Scan the records below for the string "elements" and return every line where it appears.

───── EXTRACTED INFORMATION

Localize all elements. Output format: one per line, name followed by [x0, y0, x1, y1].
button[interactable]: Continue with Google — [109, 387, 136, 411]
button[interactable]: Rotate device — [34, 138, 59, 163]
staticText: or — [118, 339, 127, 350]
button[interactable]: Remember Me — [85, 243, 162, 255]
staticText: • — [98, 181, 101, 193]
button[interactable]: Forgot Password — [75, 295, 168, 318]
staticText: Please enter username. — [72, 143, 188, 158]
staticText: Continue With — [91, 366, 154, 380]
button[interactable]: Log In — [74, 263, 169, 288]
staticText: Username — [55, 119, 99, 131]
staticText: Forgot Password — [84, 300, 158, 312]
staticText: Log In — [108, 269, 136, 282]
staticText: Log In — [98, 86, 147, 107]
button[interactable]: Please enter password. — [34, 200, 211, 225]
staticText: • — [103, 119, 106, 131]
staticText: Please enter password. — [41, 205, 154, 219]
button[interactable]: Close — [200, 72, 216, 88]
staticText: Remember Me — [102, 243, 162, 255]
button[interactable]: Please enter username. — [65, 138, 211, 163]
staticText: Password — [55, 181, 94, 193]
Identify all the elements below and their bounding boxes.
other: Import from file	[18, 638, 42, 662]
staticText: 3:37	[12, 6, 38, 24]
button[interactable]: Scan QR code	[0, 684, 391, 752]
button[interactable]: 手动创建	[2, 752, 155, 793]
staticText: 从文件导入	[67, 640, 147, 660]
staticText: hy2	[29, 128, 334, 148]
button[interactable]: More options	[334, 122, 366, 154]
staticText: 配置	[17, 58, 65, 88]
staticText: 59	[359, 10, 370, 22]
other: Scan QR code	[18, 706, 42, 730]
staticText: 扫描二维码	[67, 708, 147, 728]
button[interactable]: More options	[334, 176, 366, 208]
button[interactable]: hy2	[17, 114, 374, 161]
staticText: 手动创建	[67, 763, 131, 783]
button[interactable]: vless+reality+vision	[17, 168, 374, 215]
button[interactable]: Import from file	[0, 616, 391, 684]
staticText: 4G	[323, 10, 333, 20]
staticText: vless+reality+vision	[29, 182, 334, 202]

──────────

§ WORKED SOLUTION:
Localize all elements. Output format: one per line, name followed by [x0, y0, x1, y1].
Identify all the elements below and their bounding boxes.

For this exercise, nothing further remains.